On 4/16/2015 10:47 AM, Michel Fortin wrote:
On 2015-04-16 06:50:35 +0000, Jacob Carlborg <d...@me.com> said:

I've been working on the Objective-C support for quite a while. I'm on my
third rewrite due to comments in previous pull requests. The latest pull
request [1] was created in January, it's basically been stalled since February
due to lack of review and Walter has not made a single comment at all in this
pull request.

I did the rewrites to comply with the requests Walter made in previous pull
requests. Although not present as a bugzilla issue with the "preapproved" tag,
I did interpreted it as preapproved based on a forum post made by you [2].
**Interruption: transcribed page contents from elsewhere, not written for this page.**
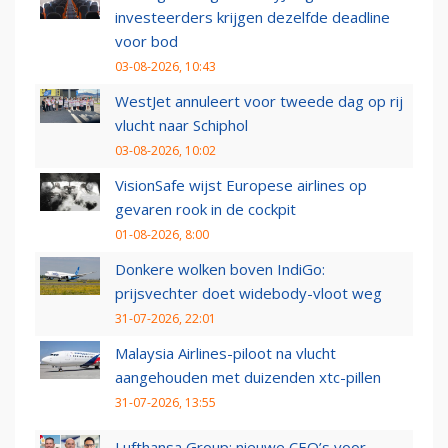
investeerders krijgen dezelfde deadline
voor bod
03-08-2026, 10:43
WestJet annuleert voor tweede dag op rij
vlucht naar Schiphol
03-08-2026, 10:02
VisionSafe wijst Europese airlines op
gevaren rook in de cockpit
01-08-2026, 8:00
Donkere wolken boven IndiGo:
prijsvechter doet widebody-vloot weg
31-07-2026, 22:01
Malaysia Airlines-piloot na vlucht
aangehouden met duizenden xtc-pillen
31-07-2026, 13:55
Lufthansa Group: nieuwe CEO’s voor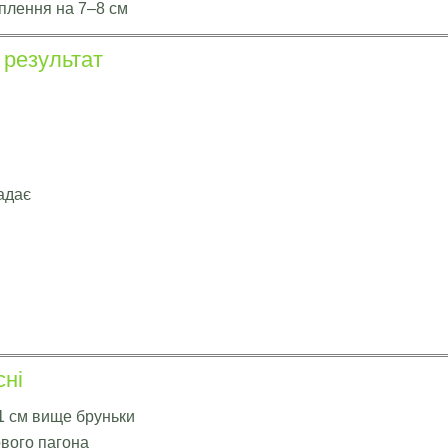
плення на 7–8 см
 результат
адає
ні
 1 см вище бруньки
ового пагона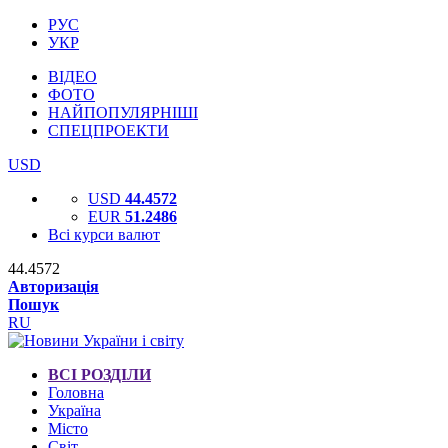
РУС
УКР
ВІДЕО
ФОТО
НАЙПОПУЛЯРНІШІ
СПЕЦПРОЕКТИ
USD
USD
44.4572
EUR
51.2486
Всі курси валют
44.4572
Авторизація
Пошук
RU
ВСІ РОЗДІЛИ
Головна
Україна
Місто
Світ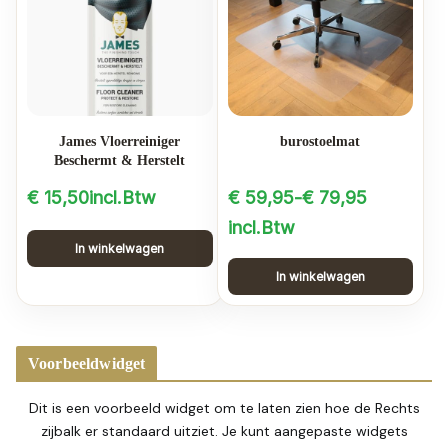
James Vloerreiniger
burostoelmat
Beschermt & Herstelt
€
15,50
incl.Btw
€
59,95
-
€
79,95
Prijsklasse:
incl.Btw
In winkelwagen
€ 59,95
In winkelwagen
tot
Dit
€ 79,95
product
heeft
Voorbeeldwidget
meerdere
variaties.
Dit is een voorbeeld widget om te laten zien hoe de Rechts
Deze
zijbalk er standaard uitziet. Je kunt aangepaste widgets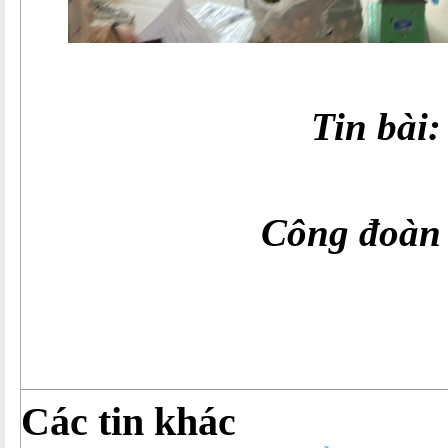
Tin bài
Công đoàn Trườ
Các tin khác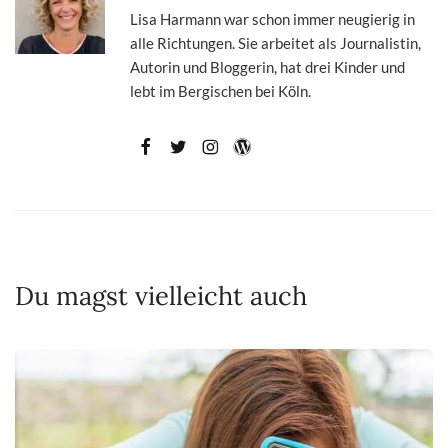
Lisa Harmann war schon immer neugierig in
alle Richtungen. Sie arbeitet als Journalistin,
Autorin und Bloggerin, hat drei Kinder und
lebt im Bergischen bei Köln.
Du magst vielleicht auch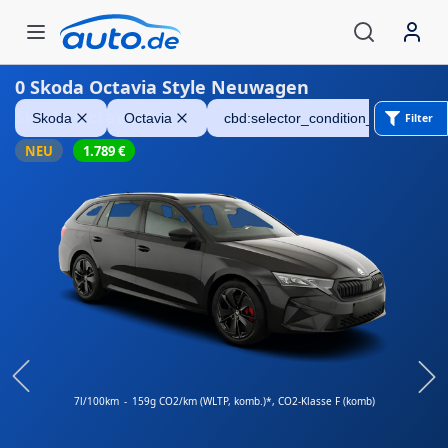
0
Skoda Octavia Style Neuwagen
Skoda Octavia
Skoda
Octavia
cbd:selector_condition_new
Filter
NEU
1.789
€
7l/100km
-
159g CO2/km (WLTP, komb.)*
, CO2-Klasse F (komb)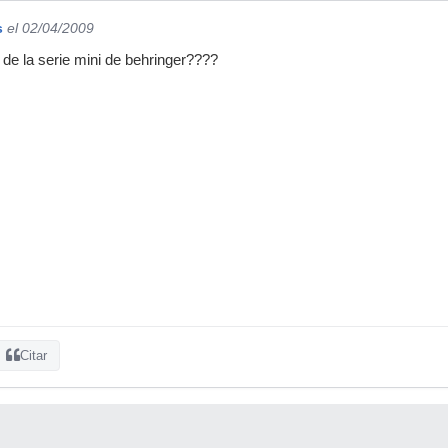
s
el 02/04/2009
 de la serie mini de behringer????
Citar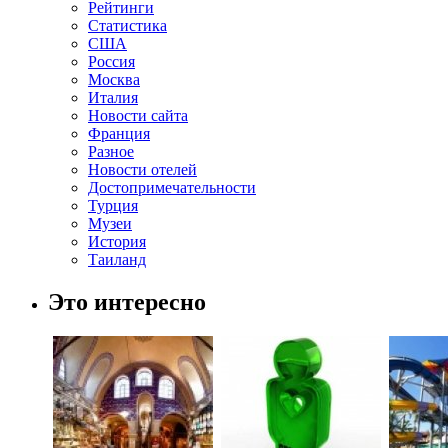
Рейтинги
Статистика
США
Россия
Москва
Италия
Новости сайта
Франция
Разное
Новости отелей
Достопримечательности
Турция
Музеи
История
Таиланд
Это интересно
I know that focus has shifted to GC, reference counting, C++ and so on, but
you're not making it easy for someone to contribute.

[1] https://github.com/D-Programming-Language/dmd/pull/4321
[2] http://forum.dlang.org/post/lfoe82$17c0$1...@digitalmars.com

Back at the time I was working on D/Objective-C, my separate work on a feature
proposed in pull #3 (that const(Object)ref thing) got a similar treatment: no
comment from Walter in months. It's time-consuming to maintain a complex pull
request against a changing master branch, and it was abandoned at some point
because I got tired of maintaining it with no review in sight.

Using Github was a new thing back then, so I didn't necessarily expect the
review to go smoothly given #3 isn't a trivial change. But getting no comment at
all made me rethink things. It made me dread a similar fate would await
D/Objective-C. It was one of the reasons I stopped working on it. Now that Jacob
has taken over the Herculean task of making it work with current DMD after a few
years of falling behind and of refactoring it as a series of pull requests by
sub-feature to make it easier to review, I fear more and more it'll get the same
treatment as #3, ignored by Walter for several months (that's where we are now)
and then abandoned (when Jacob patience and/or spare time runs out).

It would be sad to see all those efforts wasted.

Yes it would. The problem is I have a hard time reviewing complex things I don't understand, so I procrastinate. The fault is mine, not with your work.